Plus this crony socialism makes it easier to justify the two class society socialism inevitably creates. The privileged socialist elites move between government and big corporate upper management, and in the process make themselves wealthy and powerful. Everyone else is sentenced to what is essentially a lower middle class life. The ruling European aristocracy and pre-20th century elites never really went away. The smarter ones transformed themselves into neo-socialists.farsighted on March 24, 2014 at 9:13 PM

You pegged it. Another good example of cronyism, there once was a “senator” who had the portfolio for tourism to Berlin. There were 3 govt employees that worked in the office. If anyone or any organization contacted them about visiting Berlin, they’d send brochures and booklets for free. They even had some cool posters for free. When the senator retired, the Berlin Government suddenly decided that maintaining the office was uneconomical and shut down the office.

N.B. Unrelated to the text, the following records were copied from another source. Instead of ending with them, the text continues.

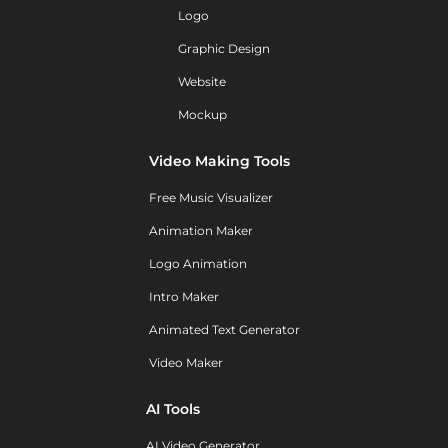
Logo
Graphic Design
Website
Mockup
Video Making Tools
Free Music Visualizer
Animation Maker
Logo Animation
Intro Maker
Animated Text Generator
Video Maker
AI Tools
AI Video Generator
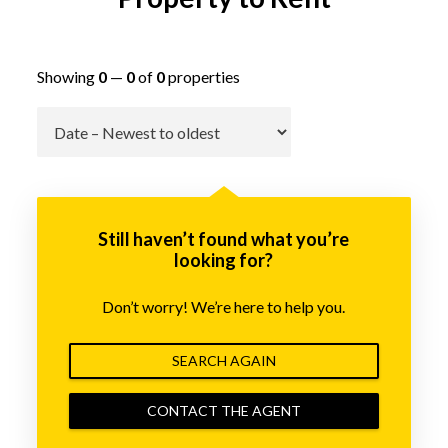
Showing
0
—
0
of
0
properties
Go
Still haven’t found what you’re
looking for?
Don’t worry! We’re here to help you.
SEARCH AGAIN
CONTACT THE AGENT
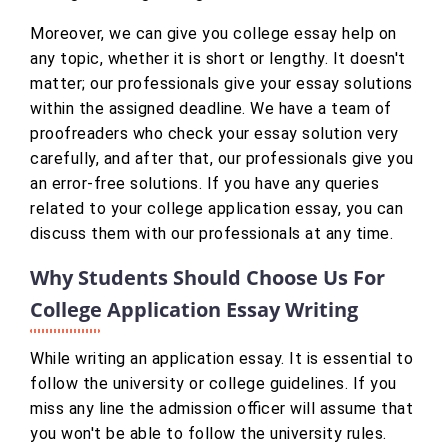
Moreover, we can give you college essay help on
any topic, whether it is short or lengthy. It doesn't
matter; our professionals give your essay solutions
within the assigned deadline. We have a team of
proofreaders who check your essay solution very
carefully, and after that, our professionals give you
an error-free solutions. If you have any queries
related to your college application essay, you can
discuss them with our professionals at any time.
Why Students Should Choose Us For
College Application Essay Writing
While writing an application essay. It is essential to
follow the university or college guidelines. If you
miss any line the admission officer will assume that
you won't be able to follow the university rules.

Bam. Three employees who loved their job didn’t have one anymore. According to one of them, a consolation job in another dept paid less and sucked but he took it. Another took unemployment instead.

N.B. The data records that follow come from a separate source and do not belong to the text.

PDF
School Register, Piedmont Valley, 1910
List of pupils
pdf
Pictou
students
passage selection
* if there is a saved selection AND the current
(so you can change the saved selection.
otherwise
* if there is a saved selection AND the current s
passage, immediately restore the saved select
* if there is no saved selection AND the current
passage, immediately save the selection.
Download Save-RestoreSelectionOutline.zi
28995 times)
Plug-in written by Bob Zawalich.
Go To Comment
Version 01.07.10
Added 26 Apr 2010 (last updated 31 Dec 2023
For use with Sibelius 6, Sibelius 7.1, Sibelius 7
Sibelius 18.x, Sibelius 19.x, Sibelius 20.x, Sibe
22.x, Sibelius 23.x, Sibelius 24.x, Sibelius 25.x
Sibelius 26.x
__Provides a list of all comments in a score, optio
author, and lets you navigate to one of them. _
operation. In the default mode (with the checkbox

90 days after the shutdown, Berlin proudly announced that there a new organization was being stood upto promote Berlin. Berlin was going to go into public/private partnership with the retired senator. This GSE would leverage the 21st century and yada yada. They set up with a chic suite of offices at a premier address.

Berlin wound up contributing triple the annual budget of the old public entity. And oh, no more free brochures, booklets or even posters. Even though the senator used to see the staff often and knew them all by name, none of them were invited to partake in his bounty. And the local tourism industry now had to pay to play in his “Berlin’s Official Tourism Bureau”. Last i checked, a few years after the transformation, folks in the industry were grumbling because they weren’t seeing a ROI commensurate with the added fees. But the senator’s powerful and had friends so what could they do about it?. Ain’t cronyism grand.

AH_C on March 24, 2014 at 11:06 PM

B$T coins.

Sherman1864 on March 24, 2014 at 11:49 PM

Sweden is quite friendly and has a good standard of living. Plus meatballs.

antisense on March 25, 2014 at 9:30 AM

I doubt the US would fare a lot better, at least among people trying to start business in certain states. Think Uber, AirBnB, and anything new that goes up against an entrenched cartel.